▶ **Entries supplied**

★ ★ ★ ★

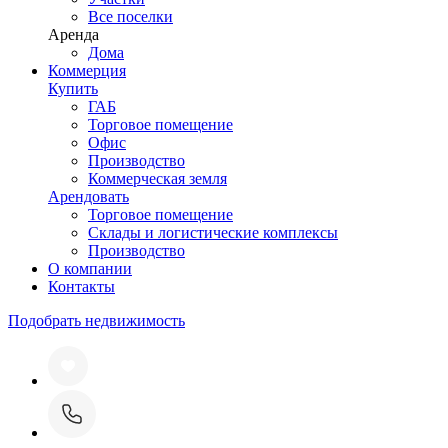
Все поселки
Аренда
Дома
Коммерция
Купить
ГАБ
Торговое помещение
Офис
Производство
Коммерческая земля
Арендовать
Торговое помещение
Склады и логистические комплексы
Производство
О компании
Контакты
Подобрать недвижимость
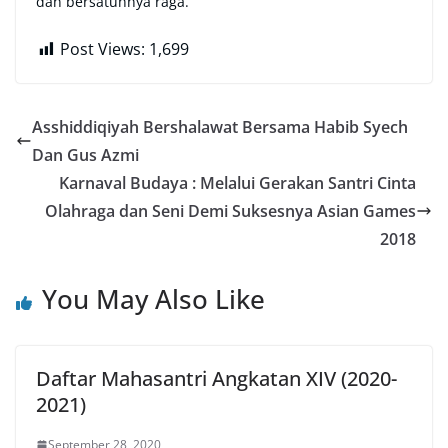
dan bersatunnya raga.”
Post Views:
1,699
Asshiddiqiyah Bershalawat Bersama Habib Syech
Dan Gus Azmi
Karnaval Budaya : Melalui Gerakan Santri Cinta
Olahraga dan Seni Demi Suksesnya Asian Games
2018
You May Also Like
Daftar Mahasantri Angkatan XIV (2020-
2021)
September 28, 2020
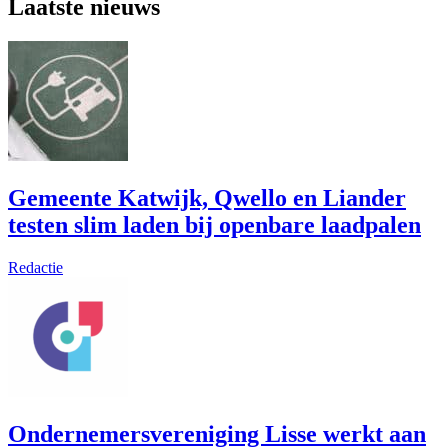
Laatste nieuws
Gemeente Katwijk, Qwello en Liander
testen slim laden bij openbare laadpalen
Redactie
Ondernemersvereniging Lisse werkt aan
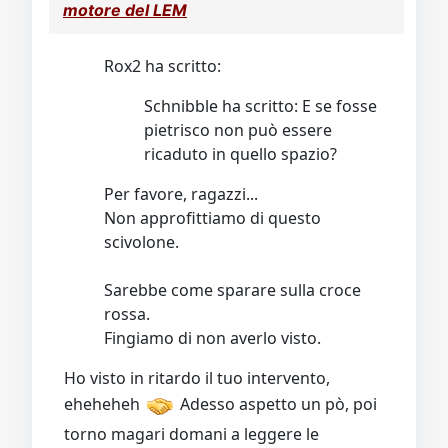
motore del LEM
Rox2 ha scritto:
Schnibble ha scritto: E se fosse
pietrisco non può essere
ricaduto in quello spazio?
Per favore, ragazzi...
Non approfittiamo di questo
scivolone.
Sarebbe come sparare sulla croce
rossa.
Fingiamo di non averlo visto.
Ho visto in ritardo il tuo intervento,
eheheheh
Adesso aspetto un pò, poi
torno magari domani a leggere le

★ ★ ★ ★

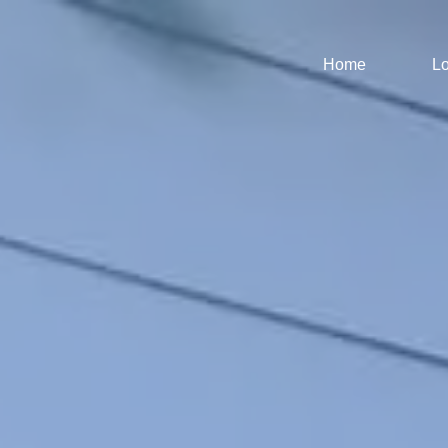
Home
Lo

★ ★ ★ ★

▶ **Your instructions**
Considering only the material above, set down every line from the one with "Schnibble ha scritto: E se fosse" to the one with "torno magari domani a leggere le", inclusive, exactly as written.

▶ **Result**
Schnibble ha scritto: E se fosse
pietrisco non può essere
ricaduto in quello spazio?
Per favore, ragazzi...
Non approfittiamo di questo
scivolone.
Sarebbe come sparare sulla croce
rossa.
Fingiamo di non averlo visto.
Ho visto in ritardo il tuo intervento,
eheheheh
Adesso aspetto un pò, poi
torno magari domani a leggere le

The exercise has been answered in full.